Tra l'Indo e la Stura di Demonte. Albo di ricordi


A memoria recente, solo due libri hanno scatenato in me così tanti ricordi di tempi e viaggi lontani ma non per questo dimenticati.
Il primo s’intitola Imperi dell’Indo, scritto da Alice Albinia nel 2008 e pubblicato in Italia da Adelphi nel 2013. Il suo sottotitolo, La storia di un fiume, puntualizza il racconto che si snoda nelle 403 pagine successive (493 alla fine del lungo elenco di Note, Bibliografia, Glossario, Ringraziamenti e dell’uitilissimo Indice analitico). Albinia, inglese residente in India, raccontando del suo viaggio seguendo l’Indo dalla foce alle sorgenti tratta argomenti a me cari, studiati in lunghi viaggi solitari - come ha fatto lei del resto, sempre che solitario possa essere definito dai puristi da divano e giornale un viaggio fatto da una giovane donna (classe 1976) in compagnia di due o tre uomini reclutati sul posto, tra cui l’indispensabile autista per il fuoristrada preso in affitto. A mio avviso, a rendere “solitario” un viaggio è l’insieme congiunto dell’intuizione (concretizzare un’idea restando fuori dai circuiti lordati dai viaggi organizzati), degli studi che l’hanno preceduto e che lo seguiranno, tenendo - una volta sul campo - gli occhi ben aperti per evitare ogni possibile pericolo, sia esso oggettivo che soggettivo, ma anche sempre collegati al cervello per comprendere il territorio in cui ci si muove giorno dopo giorno.

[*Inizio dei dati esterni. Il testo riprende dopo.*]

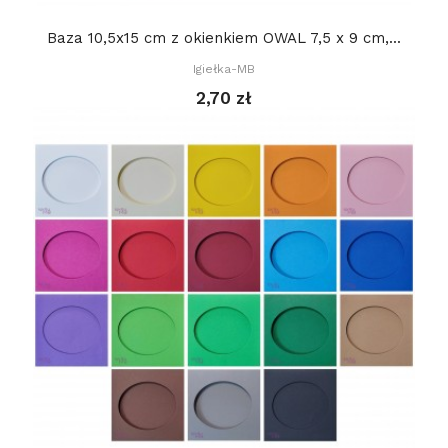
Baza 10,5x15 cm z okienkiem OWAL 7,5 x 9 cm,...
Igiełka-MB
2,70 zł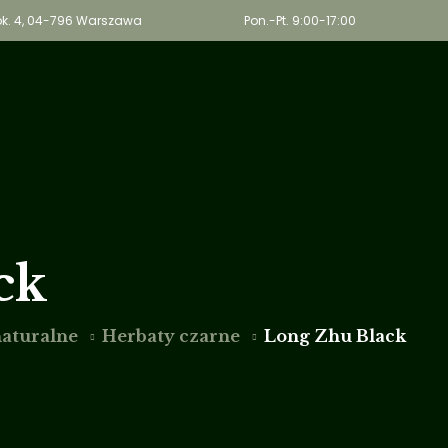
, lok. 4, 04-796 Warszawa
Pon.-Pt. 9:00-17:00
Wega
O nas
Oferta
Bl
ck
naturalne
Herbaty czarne
Long Zhu Black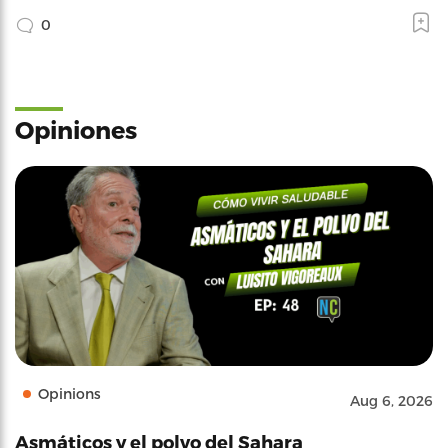
0
Opiniones
Opinions
Aug 6, 2026
Asmáticos y el polvo del Sahara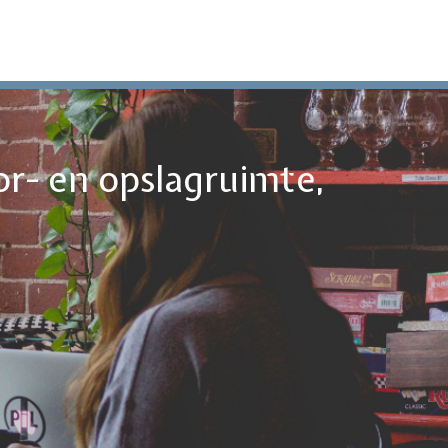
or- en opslagruimte,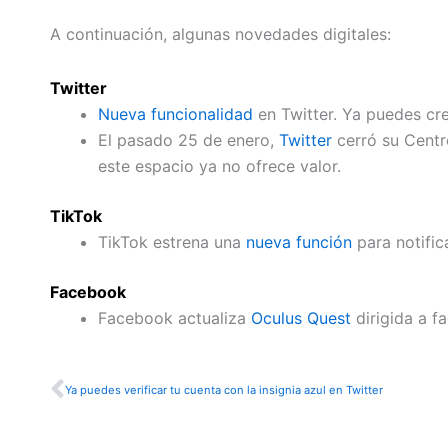
A continuación, algunas novedades digitales:
Twitter
Nueva funcionalidad
en Twitter. Ya puedes cre
El pasado 25 de enero,
Twitter
cerró su Centro
este espacio ya no ofrece valor.
TikTok
TikTok estrena una
nueva función
para notific
Facebook
Facebook actualiza
Oculus Quest
dirigida a fa
Ant
Ya puedes verificar tu cuenta con la insignia azul en Twitter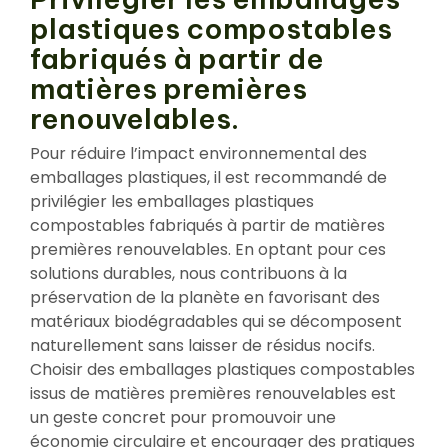
plastiques compostables
fabriqués à partir de
matières premières
renouvelables.
Pour réduire l’impact environnemental des
emballages plastiques, il est recommandé de
privilégier les emballages plastiques
compostables fabriqués à partir de matières
premières renouvelables. En optant pour ces
solutions durables, nous contribuons à la
préservation de la planète en favorisant des
matériaux biodégradables qui se décomposent
naturellement sans laisser de résidus nocifs.
Choisir des emballages plastiques compostables
issus de matières premières renouvelables est
un geste concret pour promouvoir une
économie circulaire et encourager des pratiques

Una fatica che ben conosco, ma quanta gioia procura! (e portarsi appresso altri compagni che non siano di etnia locale è solo causa di distrazione).


Nel suo libro, Albinia riporta alla luce tante mie esperienze vissute e quindi, leggendolo, mi è stato “naturale” attaccarmi al computer e commentare ogni suo capitolo, aggiungendo informazioni di natura culturale, filosofica-religiosa e antropologica. Alla fine mi sono ritrovato con tante pagine di annotazioni integrative, il cui numero ammonta a quelle del testo stampato da Adelphi. Di metterle in rete e renderle pubbliche non mi sembra proprio il caso. Innanzitutto, devo trovare persone che hanno già letto il libro dell’Albinia e che siano disposte a rileggerlo una seconda volta saltando tra le pagine stampate e i miei appunti integrativi. Tradotto in soldoni: un lavoro per un pubblico inesistente. Ho quindi tenuto tutto per me, depositato nella cartella Albinia Alice.


Il secondo libro è Il giardino incantato di Carlo Grande, stampato nel 2021 da Edizioni Terra Santa, la casa editrice che fa capo alla Fondazione Terra Santa e al suo centro editoriale Custodia di Terra Santa in Italia. I frati francescani.
Non pochi dei 17 capitoli in cui il libro è suddiviso hanno riportato in superficie le tante stratificazioni della mia vita. Leggo della valle della Stura, del Colle della Maddalena, di Demonte e mi rivedo in vacanza - la prima vera vacanza della mia vita e l’unica coi miei genitori, anno 1964. Coi mezzi pubblici di allora - i treni color merda e l’odore ferroso dei binari chi li ricorda? - siamo arrivati a Demonte, dove amici di mio padre - lui nel 1939, giusto un mese dopo aver sposato mia madre, era stato inviato sul fronte di guerra con la Francia e lì vi era rimasto fino all’8 settembre del “liberi tutti” - ci avevano procurato una stanza nel sottotetto di una vecchia palazzina del centro. Lavandino e latrina fuori, sul pianerottolo di legno, come di legno erano le scale e le pareti. Subito ho fraternizzato coi figli degli amici dei miei genitori (anche mia madre era vissuta un paio d’anni a Demonte, dove aveva raggiunto il marito portandosi appresso mia sorella, nata nel 1940) e coi loro amici, torinesi che ogni anno arrivavano in vacanza.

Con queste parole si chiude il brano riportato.